§ Activity:
Send back every line of the data exactly.

(Dataset entries)
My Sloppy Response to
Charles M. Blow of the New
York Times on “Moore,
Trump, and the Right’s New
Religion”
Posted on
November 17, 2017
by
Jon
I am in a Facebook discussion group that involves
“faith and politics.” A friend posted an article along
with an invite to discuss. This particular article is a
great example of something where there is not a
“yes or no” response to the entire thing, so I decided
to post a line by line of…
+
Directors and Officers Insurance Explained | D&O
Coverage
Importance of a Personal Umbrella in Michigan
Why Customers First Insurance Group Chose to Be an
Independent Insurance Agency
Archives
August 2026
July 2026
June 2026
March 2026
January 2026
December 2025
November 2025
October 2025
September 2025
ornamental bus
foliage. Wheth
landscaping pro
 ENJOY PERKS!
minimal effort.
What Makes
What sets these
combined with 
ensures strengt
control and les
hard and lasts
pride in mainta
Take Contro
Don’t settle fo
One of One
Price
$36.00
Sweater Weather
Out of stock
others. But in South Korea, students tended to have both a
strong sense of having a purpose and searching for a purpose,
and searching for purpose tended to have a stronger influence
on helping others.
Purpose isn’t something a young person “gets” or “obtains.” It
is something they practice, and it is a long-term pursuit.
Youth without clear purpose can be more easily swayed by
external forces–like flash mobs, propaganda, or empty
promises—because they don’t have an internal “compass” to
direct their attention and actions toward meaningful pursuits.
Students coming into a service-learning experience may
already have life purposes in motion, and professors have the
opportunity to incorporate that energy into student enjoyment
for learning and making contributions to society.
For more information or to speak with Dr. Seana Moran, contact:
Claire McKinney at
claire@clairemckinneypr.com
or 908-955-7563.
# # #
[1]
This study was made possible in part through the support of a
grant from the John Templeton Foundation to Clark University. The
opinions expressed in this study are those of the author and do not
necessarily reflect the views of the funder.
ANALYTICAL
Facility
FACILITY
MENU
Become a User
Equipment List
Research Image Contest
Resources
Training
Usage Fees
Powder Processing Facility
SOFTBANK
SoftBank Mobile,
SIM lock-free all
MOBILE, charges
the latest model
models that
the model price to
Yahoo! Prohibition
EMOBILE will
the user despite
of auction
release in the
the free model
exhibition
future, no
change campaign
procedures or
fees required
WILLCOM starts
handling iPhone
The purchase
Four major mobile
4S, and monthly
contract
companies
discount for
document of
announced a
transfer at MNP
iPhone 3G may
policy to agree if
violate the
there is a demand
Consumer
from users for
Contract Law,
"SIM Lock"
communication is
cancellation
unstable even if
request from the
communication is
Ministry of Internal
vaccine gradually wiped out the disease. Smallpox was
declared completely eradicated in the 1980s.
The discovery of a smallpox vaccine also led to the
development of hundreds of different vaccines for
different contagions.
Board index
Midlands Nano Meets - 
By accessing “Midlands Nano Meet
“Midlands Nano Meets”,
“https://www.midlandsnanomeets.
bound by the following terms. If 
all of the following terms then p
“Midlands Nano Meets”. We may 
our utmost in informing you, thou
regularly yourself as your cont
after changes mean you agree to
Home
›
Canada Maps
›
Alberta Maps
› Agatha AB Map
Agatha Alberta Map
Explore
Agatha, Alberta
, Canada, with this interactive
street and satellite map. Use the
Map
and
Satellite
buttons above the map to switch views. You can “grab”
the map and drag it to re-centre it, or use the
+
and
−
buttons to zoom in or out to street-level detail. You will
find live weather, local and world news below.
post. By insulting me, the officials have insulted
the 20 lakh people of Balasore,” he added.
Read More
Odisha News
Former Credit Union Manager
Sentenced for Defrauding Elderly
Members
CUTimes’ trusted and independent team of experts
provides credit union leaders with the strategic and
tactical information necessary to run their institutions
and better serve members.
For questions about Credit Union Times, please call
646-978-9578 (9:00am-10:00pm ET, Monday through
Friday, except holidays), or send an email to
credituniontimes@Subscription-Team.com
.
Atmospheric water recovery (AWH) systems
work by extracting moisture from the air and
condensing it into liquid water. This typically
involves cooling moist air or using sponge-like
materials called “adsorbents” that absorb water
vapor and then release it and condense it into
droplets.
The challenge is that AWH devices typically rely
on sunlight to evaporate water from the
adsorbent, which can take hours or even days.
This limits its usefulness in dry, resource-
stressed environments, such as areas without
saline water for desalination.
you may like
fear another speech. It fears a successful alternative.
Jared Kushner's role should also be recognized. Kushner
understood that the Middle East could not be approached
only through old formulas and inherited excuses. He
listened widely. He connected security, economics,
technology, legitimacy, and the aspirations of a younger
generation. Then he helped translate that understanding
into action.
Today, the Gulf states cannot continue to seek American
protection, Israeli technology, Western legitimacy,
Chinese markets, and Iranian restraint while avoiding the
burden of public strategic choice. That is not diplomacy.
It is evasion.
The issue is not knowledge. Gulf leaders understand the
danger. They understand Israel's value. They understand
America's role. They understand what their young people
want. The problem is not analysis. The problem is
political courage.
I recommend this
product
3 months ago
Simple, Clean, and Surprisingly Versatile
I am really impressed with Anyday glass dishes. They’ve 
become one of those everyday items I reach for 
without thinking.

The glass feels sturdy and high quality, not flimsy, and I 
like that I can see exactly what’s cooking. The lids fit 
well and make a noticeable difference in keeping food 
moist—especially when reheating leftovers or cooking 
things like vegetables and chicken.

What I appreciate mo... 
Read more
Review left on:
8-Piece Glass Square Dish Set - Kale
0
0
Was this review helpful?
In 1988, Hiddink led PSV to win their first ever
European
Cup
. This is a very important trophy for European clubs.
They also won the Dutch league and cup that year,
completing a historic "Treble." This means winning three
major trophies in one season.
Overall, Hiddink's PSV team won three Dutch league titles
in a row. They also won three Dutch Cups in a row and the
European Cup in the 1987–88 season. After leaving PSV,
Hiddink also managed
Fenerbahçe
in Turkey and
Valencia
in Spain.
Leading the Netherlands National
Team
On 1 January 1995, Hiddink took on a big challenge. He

§ Answer for the task:
My Sloppy Response to
Charles M. Blow of the New
York Times on “Moore,
Trump, and the Right’s New
Religion”
Posted on
November 17, 2017
by
Jon
I am in a Facebook discussion group that involves
“faith and politics.” A friend posted an article along
with an invite to discuss. This particular article is a
great example of something where there is not a
“yes or no” response to the entire thing, so I decided
to post a line by line of…
+
Directors and Officers Insurance Explained | D&O
Coverage
Importance of a Personal Umbrella in Michigan
Why Customers First Insurance Group Chose to Be an
Independent Insurance Agency
Archives
August 2026
July 2026
June 2026
March 2026
January 2026
December 2025
November 2025
October 2025
September 2025
ornamental bus
foliage. Wheth
landscaping pro
 ENJOY PERKS!
minimal effort.
What Makes
What sets these
combined with 
ensures strengt
control and les
hard and lasts
pride in mainta
Take Contro
Don’t settle fo
One of One
Price
$36.00
Sweater Weather
Out of stock
others. But in South Korea, students tended to have both a
strong sense of having a purpose and searching for a purpose,
and searching for purpose tended to have a stronger influence
on helping others.
Purpose isn’t something a young person “gets” or “obtains.” It
is something they practice, and it is a long-term pursuit.
Youth without clear purpose can be more easily swayed by
external forces–like flash mobs, propaganda, or empty
promises—because they don’t have an internal “compass” to
direct their attention and actions toward meaningful pursuits.
Students coming into a service-learning experience may
already have life purposes in motion, and professors have the
opportunity to incorporate that energy into student enjoyment
for learning and making contributions to society.
For more information or to speak with Dr. Seana Moran, contact:
Claire McKinney at
claire@clairemckinneypr.com
or 908-955-7563.
# # #
[1]
This study was made possible in part through the support of a
grant from the John Templeton Foundation to Clark University. The
opinions expressed in this study are those of the author and do not
necessarily reflect the views of the funder.
ANALYTICAL
Facility
FACILITY
MENU
Become a User
Equipment List
Research Image Contest
Resources
Training
Usage Fees
Powder Processing Facility
SOFTBANK
SoftBank Mobile,
SIM lock-free all
MOBILE, charges
the latest model
models that
the model price to
Yahoo! Prohibition
EMOBILE will
the user despite
of auction
release in the
the free model
exhibition
future, no
change campaign
procedures or
fees required
WILLCOM starts
handling iPhone
The purchase
Four major mobile
4S, and monthly
contract
companies
discount for
document of
announced a
transfer at MNP
iPhone 3G may
policy to agree if
violate the
there is a demand
Consumer
from users for
Contract Law,
"SIM Lock"
communication is
cancellation
unstable even if
request from the
communication is
Ministry of Internal
vaccine gradually wiped out the disease. Smallpox was
declared completely eradicated in the 1980s.
The discovery of a smallpox vaccine also led to the
development of hundreds of different vaccines for
different contagions.
Board index
Midlands Nano Meets - 
By accessing “Midlands Nano Meet
“Midlands Nano Meets”,
“https://www.midlandsnanomeets.
bound by the following terms. If 
all of the following terms then p
“Midlands Nano Meets”. We may 
our utmost in informing you, thou
regularly yourself as your cont
after changes mean you agree to
Home
›
Canada Maps
›
Alberta Maps
› Agatha AB Map
Agatha Alberta Map
Explore
Agatha, Alberta
, Canada, with this interactive
street and satellite map. Use the
Map
and
Satellite
buttons above the map to switch views. You can “grab”
the map and drag it to re-centre it, or use the
+
and
−
buttons to zoom in or out to street-level detail. You will
find live weather, local and world news below.
post. By insulting me, the officials have insulted
the 20 lakh people of Balasore,” he added.
Read More
Odisha News
Former Credit Union Manager
Sentenced for Defrauding Elderly
Members
CUTimes’ trusted and independent team of experts
provides credit union leaders with the strategic and
tactical information necessary to run their institutions
and better serve members.
For questions about Credit Union Times, please call
646-978-9578 (9:00am-10:00pm ET, Monday through
Friday, except holidays), or send an email to
credituniontimes@Subscription-Team.com
.
Atmospheric water recovery (AWH) systems
work by extracting moisture from the air and
condensing it into liquid water. This typically
involves cooling moist air or using sponge-like
materials called “adsorbents” that absorb water
vapor and then release it and condense it into
droplets.
The challenge is that AWH devices typically rely
on sunlight to evaporate water from the
adsorbent, which can take hours or even days.
This limits its usefulness in dry, resource-
stressed environments, such as areas without
saline water for desalination.
you may like
fear another speech. It fears a successful alternative.
Jared Kushner's role should also be recognized. Kushner
understood that the Middle East could not be approached
only through old formulas and inherited excuses. He
listened widely. He connected security, economics,
technology, legitimacy, and the aspirations of a younger
generation. Then he helped translate that understanding
into action.
Today, the Gulf states cannot continue to seek American
protection, Israeli technology, Western legitimacy,
Chinese markets, and Iranian restraint while avoiding the
burden of public strategic choice. That is not diplomacy.
It is evasion.
The issue is not knowledge. Gulf leaders understand the
danger. They understand Israel's value. They understand
America's role. They understand what their young people
want. The problem is not analysis. The problem is
political courage.
I recommend this
product
3 months ago
Simple, Clean, and Surprisingly Versatile
I am really impressed with Anyday glass dishes. They’ve 
become one of those everyday items I reach for 
without thinking.

The glass feels sturdy and high quality, not flimsy, and I 
like that I can see exactly what’s cooking. The lids fit 
well and make a noticeable difference in keeping food 
moist—especially when reheating leftovers or cooking 
things like vegetables and chicken.

What I appreciate mo... 
Read more
Review left on:
8-Piece Glass Square Dish Set - Kale
0
0
Was this review helpful?
In 1988, Hiddink led PSV to win their first ever
European
Cup
. This is a very important trophy for European clubs.
They also won the Dutch league and cup that year,
completing a historic "Treble." This means winning three
major trophies in one season.
Overall, Hiddink's PSV team won three Dutch league titles
in a row. They also won three Dutch Cups in a row and the
European Cup in the 1987–88 season. After leaving PSV,
Hiddink also managed
Fenerbahçe
in Turkey and
Valencia
in Spain.
Leading the Netherlands National
Team
On 1 January 1995, Hiddink took on a big challenge. He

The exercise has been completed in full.